• **YOUR OBJECTIVE**
Copy the data below in full, exactly as it appears.

[Stored items from a collection]
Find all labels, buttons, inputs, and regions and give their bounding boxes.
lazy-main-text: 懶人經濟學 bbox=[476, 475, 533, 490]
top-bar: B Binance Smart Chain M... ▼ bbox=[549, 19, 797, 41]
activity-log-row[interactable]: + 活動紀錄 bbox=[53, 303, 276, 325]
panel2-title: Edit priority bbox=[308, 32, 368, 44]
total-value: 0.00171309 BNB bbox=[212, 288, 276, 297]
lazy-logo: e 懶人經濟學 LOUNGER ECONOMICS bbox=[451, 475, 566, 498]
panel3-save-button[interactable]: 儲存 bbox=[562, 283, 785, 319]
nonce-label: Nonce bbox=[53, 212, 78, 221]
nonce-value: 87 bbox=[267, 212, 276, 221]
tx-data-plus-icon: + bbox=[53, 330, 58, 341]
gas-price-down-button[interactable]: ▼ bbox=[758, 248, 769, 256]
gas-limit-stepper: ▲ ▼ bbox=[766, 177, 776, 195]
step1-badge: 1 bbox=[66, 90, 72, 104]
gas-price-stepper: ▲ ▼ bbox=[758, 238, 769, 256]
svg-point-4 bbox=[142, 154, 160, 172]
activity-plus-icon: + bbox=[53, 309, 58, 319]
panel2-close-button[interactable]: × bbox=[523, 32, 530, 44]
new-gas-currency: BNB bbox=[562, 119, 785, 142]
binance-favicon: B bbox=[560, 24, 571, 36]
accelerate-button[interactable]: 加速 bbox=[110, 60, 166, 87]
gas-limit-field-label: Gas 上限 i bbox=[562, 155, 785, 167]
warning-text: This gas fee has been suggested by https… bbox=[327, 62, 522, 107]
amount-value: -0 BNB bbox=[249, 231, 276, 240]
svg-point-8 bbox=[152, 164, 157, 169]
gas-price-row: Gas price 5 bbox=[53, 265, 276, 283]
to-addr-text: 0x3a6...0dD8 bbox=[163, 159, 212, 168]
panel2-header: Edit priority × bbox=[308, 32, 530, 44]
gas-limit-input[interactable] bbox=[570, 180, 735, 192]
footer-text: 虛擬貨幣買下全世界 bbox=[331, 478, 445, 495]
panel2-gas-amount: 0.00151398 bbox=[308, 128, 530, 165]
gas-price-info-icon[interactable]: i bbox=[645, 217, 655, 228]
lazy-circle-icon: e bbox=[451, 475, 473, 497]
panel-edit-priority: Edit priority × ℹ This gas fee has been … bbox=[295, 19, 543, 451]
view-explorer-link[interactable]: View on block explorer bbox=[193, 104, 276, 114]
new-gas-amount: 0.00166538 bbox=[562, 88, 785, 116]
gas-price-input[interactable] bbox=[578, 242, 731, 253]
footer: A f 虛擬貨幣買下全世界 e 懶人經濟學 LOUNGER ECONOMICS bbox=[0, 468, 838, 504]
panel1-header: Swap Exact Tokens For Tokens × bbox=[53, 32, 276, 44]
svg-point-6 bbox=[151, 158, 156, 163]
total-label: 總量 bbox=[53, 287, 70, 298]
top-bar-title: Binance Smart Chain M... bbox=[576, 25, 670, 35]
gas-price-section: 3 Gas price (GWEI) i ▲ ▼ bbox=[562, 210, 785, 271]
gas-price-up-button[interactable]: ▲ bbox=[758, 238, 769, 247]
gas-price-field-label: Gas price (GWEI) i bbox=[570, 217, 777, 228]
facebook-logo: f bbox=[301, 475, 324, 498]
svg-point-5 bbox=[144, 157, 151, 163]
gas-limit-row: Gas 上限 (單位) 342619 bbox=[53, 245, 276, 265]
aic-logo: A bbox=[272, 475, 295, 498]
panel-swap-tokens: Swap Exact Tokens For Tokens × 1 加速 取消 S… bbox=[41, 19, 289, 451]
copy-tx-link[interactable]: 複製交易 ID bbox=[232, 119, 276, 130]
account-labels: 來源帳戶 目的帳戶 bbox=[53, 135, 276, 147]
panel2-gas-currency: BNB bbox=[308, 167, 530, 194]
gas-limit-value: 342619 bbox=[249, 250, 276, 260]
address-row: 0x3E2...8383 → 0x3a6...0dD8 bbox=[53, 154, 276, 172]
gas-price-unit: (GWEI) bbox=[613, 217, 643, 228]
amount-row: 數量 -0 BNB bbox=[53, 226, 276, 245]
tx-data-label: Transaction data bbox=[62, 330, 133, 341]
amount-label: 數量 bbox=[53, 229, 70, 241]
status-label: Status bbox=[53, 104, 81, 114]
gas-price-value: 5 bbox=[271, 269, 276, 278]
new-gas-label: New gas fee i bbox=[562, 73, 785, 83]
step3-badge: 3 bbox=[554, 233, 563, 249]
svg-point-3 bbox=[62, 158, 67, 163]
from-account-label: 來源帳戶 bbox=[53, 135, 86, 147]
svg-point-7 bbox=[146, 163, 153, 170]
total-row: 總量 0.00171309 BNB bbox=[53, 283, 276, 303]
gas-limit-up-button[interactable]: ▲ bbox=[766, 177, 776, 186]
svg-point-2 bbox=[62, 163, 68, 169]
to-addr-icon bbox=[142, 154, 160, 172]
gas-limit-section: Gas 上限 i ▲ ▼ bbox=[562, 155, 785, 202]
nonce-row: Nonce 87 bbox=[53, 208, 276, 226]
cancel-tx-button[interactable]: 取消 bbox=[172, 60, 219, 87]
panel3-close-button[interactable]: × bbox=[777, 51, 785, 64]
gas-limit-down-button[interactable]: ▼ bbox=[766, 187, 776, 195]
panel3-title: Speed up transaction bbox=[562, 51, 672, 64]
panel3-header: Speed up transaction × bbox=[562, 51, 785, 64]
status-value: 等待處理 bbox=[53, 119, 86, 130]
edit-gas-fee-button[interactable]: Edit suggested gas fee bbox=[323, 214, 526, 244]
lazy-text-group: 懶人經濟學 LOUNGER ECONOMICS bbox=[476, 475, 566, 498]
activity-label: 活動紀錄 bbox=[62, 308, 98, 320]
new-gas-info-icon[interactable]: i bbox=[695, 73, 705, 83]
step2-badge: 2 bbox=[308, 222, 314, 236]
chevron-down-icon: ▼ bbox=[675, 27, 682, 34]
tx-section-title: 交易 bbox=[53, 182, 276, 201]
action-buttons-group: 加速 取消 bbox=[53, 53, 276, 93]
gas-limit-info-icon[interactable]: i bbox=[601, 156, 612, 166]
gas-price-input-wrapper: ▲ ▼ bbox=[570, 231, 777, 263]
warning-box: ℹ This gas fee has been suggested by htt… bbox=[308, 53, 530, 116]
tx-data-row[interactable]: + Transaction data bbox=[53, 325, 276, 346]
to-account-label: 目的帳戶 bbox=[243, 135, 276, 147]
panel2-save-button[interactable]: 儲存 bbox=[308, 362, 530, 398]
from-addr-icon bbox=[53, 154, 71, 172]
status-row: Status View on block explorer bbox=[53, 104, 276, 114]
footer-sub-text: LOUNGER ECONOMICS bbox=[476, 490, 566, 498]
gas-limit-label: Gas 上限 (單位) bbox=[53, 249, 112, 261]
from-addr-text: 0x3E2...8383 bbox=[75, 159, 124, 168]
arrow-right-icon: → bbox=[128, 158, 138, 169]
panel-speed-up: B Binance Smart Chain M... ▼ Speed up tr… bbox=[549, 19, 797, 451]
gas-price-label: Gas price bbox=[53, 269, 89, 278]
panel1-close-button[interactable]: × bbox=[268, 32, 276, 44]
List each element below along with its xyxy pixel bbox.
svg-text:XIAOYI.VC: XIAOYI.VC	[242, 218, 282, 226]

• **RESULT FOR THIS EXERCISE**
Find all labels, buttons, inputs, and regions and give their bounding boxes.
lazy-main-text: 懶人經濟學 bbox=[476, 475, 533, 490]
top-bar: B Binance Smart Chain M... ▼ bbox=[549, 19, 797, 41]
activity-log-row[interactable]: + 活動紀錄 bbox=[53, 303, 276, 325]
panel2-title: Edit priority bbox=[308, 32, 368, 44]
total-value: 0.00171309 BNB bbox=[212, 288, 276, 297]
lazy-logo: e 懶人經濟學 LOUNGER ECONOMICS bbox=[451, 475, 566, 498]
panel3-save-button[interactable]: 儲存 bbox=[562, 283, 785, 319]
nonce-label: Nonce bbox=[53, 212, 78, 221]
nonce-value: 87 bbox=[267, 212, 276, 221]
tx-data-plus-icon: + bbox=[53, 330, 58, 341]
gas-price-down-button[interactable]: ▼ bbox=[758, 248, 769, 256]
gas-limit-stepper: ▲ ▼ bbox=[766, 177, 776, 195]
step1-badge: 1 bbox=[66, 90, 72, 104]
gas-price-stepper: ▲ ▼ bbox=[758, 238, 769, 256]
svg-point-4 bbox=[142, 154, 160, 172]
activity-plus-icon: + bbox=[53, 309, 58, 319]
panel2-close-button[interactable]: × bbox=[523, 32, 530, 44]
new-gas-currency: BNB bbox=[562, 119, 785, 142]
binance-favicon: B bbox=[560, 24, 571, 36]
accelerate-button[interactable]: 加速 bbox=[110, 60, 166, 87]
gas-limit-field-label: Gas 上限 i bbox=[562, 155, 785, 167]
warning-text: This gas fee has been suggested by https… bbox=[327, 62, 522, 107]
amount-value: -0 BNB bbox=[249, 231, 276, 240]
svg-point-8 bbox=[152, 164, 157, 169]
gas-price-row: Gas price 5 bbox=[53, 265, 276, 283]
to-addr-text: 0x3a6...0dD8 bbox=[163, 159, 212, 168]
panel2-header: Edit priority × bbox=[308, 32, 530, 44]
gas-limit-input[interactable] bbox=[570, 180, 735, 192]
footer-text: 虛擬貨幣買下全世界 bbox=[331, 478, 445, 495]
panel2-gas-amount: 0.00151398 bbox=[308, 128, 530, 165]
gas-price-info-icon[interactable]: i bbox=[645, 217, 655, 228]
lazy-circle-icon: e bbox=[451, 475, 473, 497]
panel-edit-priority: Edit priority × ℹ This gas fee has been … bbox=[295, 19, 543, 451]
view-explorer-link[interactable]: View on block explorer bbox=[193, 104, 276, 114]
new-gas-amount: 0.00166538 bbox=[562, 88, 785, 116]
gas-price-input[interactable] bbox=[578, 242, 731, 253]
footer: A f 虛擬貨幣買下全世界 e 懶人經濟學 LOUNGER ECONOMICS bbox=[0, 468, 838, 504]
panel1-header: Swap Exact Tokens For Tokens × bbox=[53, 32, 276, 44]
svg-point-6 bbox=[151, 158, 156, 163]
total-label: 總量 bbox=[53, 287, 70, 298]
top-bar-title: Binance Smart Chain M... bbox=[576, 25, 670, 35]
gas-price-section: 3 Gas price (GWEI) i ▲ ▼ bbox=[562, 210, 785, 271]
gas-price-up-button[interactable]: ▲ bbox=[758, 238, 769, 247]
gas-price-field-label: Gas price (GWEI) i bbox=[570, 217, 777, 228]
facebook-logo: f bbox=[301, 475, 324, 498]
svg-point-5 bbox=[144, 157, 151, 163]
gas-limit-row: Gas 上限 (單位) 342619 bbox=[53, 245, 276, 265]
aic-logo: A bbox=[272, 475, 295, 498]
panel-swap-tokens: Swap Exact Tokens For Tokens × 1 加速 取消 S… bbox=[41, 19, 289, 451]
copy-tx-link[interactable]: 複製交易 ID bbox=[232, 119, 276, 130]
account-labels: 來源帳戶 目的帳戶 bbox=[53, 135, 276, 147]
panel2-gas-currency: BNB bbox=[308, 167, 530, 194]
gas-limit-value: 342619 bbox=[249, 250, 276, 260]
address-row: 0x3E2...8383 → 0x3a6...0dD8 bbox=[53, 154, 276, 172]
gas-price-unit: (GWEI) bbox=[613, 217, 643, 228]
amount-row: 數量 -0 BNB bbox=[53, 226, 276, 245]
tx-data-label: Transaction data bbox=[62, 330, 133, 341]
amount-label: 數量 bbox=[53, 229, 70, 241]
status-label: Status bbox=[53, 104, 81, 114]
gas-price-value: 5 bbox=[271, 269, 276, 278]
new-gas-label: New gas fee i bbox=[562, 73, 785, 83]
step3-badge: 3 bbox=[554, 233, 563, 249]
svg-point-3 bbox=[62, 158, 67, 163]
from-account-label: 來源帳戶 bbox=[53, 135, 86, 147]
svg-point-7 bbox=[146, 163, 153, 170]
total-row: 總量 0.00171309 BNB bbox=[53, 283, 276, 303]
gas-limit-up-button[interactable]: ▲ bbox=[766, 177, 776, 186]
svg-point-2 bbox=[62, 163, 68, 169]
to-addr-icon bbox=[142, 154, 160, 172]
gas-limit-section: Gas 上限 i ▲ ▼ bbox=[562, 155, 785, 202]
nonce-row: Nonce 87 bbox=[53, 208, 276, 226]
cancel-tx-button[interactable]: 取消 bbox=[172, 60, 219, 87]
panel3-close-button[interactable]: × bbox=[777, 51, 785, 64]
gas-limit-down-button[interactable]: ▼ bbox=[766, 187, 776, 195]
panel3-title: Speed up transaction bbox=[562, 51, 672, 64]
panel3-header: Speed up transaction × bbox=[562, 51, 785, 64]
status-value: 等待處理 bbox=[53, 119, 86, 130]
edit-gas-fee-button[interactable]: Edit suggested gas fee bbox=[323, 214, 526, 244]
lazy-text-group: 懶人經濟學 LOUNGER ECONOMICS bbox=[476, 475, 566, 498]
activity-label: 活動紀錄 bbox=[62, 308, 98, 320]
new-gas-info-icon[interactable]: i bbox=[695, 73, 705, 83]
step2-badge: 2 bbox=[308, 222, 314, 236]
chevron-down-icon: ▼ bbox=[675, 27, 682, 34]
tx-section-title: 交易 bbox=[53, 182, 276, 201]
action-buttons-group: 加速 取消 bbox=[53, 53, 276, 93]
gas-limit-info-icon[interactable]: i bbox=[601, 156, 612, 166]
gas-price-input-wrapper: ▲ ▼ bbox=[570, 231, 777, 263]
warning-box: ℹ This gas fee has been suggested by htt… bbox=[308, 53, 530, 116]
tx-data-row[interactable]: + Transaction data bbox=[53, 325, 276, 346]
to-account-label: 目的帳戶 bbox=[243, 135, 276, 147]
panel2-save-button[interactable]: 儲存 bbox=[308, 362, 530, 398]
from-addr-icon bbox=[53, 154, 71, 172]
status-row: Status View on block explorer bbox=[53, 104, 276, 114]
footer-sub-text: LOUNGER ECONOMICS bbox=[476, 490, 566, 498]
gas-limit-label: Gas 上限 (單位) bbox=[53, 249, 112, 261]
from-addr-text: 0x3E2...8383 bbox=[75, 159, 124, 168]
arrow-right-icon: → bbox=[128, 158, 138, 169]
panel-speed-up: B Binance Smart Chain M... ▼ Speed up tr… bbox=[549, 19, 797, 451]
gas-price-label: Gas price bbox=[53, 269, 89, 278]
panel1-close-button[interactable]: × bbox=[268, 32, 276, 44]
List each element below along with its xyxy pixel bbox.
svg-text:XIAOYI.VC: XIAOYI.VC	[242, 218, 282, 226]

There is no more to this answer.